→ **Your instructions**:
Transcribe word for word the lines below from the line with "بصوت سعود الشريم" through the line with "Brassicales (2)", ends included.

→ **Data shown**:
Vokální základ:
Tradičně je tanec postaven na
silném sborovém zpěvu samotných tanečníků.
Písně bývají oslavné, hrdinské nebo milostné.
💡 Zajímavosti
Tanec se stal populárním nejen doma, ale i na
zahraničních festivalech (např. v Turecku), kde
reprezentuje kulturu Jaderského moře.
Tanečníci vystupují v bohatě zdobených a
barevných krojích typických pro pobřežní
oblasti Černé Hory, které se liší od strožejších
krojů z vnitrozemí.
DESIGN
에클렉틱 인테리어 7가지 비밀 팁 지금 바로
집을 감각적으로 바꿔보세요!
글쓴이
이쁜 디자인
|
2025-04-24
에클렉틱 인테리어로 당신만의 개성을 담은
--
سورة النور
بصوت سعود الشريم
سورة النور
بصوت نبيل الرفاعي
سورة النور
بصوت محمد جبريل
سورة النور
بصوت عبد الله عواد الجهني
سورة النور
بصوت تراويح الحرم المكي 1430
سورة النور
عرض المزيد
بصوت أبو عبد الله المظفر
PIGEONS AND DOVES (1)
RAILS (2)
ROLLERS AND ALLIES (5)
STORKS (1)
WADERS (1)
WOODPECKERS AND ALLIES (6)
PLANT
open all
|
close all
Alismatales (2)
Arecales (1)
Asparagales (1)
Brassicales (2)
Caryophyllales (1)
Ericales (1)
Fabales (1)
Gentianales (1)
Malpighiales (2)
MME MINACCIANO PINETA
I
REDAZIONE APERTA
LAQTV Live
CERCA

→ **Answer for the task**:
بصوت سعود الشريم
سورة النور
بصوت نبيل الرفاعي
سورة النور
بصوت محمد جبريل
سورة النور
بصوت عبد الله عواد الجهني
سورة النور
بصوت تراويح الحرم المكي 1430
سورة النور
عرض المزيد
بصوت أبو عبد الله المظفر
PIGEONS AND DOVES (1)
RAILS (2)
ROLLERS AND ALLIES (5)
STORKS (1)
WADERS (1)
WOODPECKERS AND ALLIES (6)
PLANT
open all
|
close all
Alismatales (2)
Arecales (1)
Asparagales (1)
Brassicales (2)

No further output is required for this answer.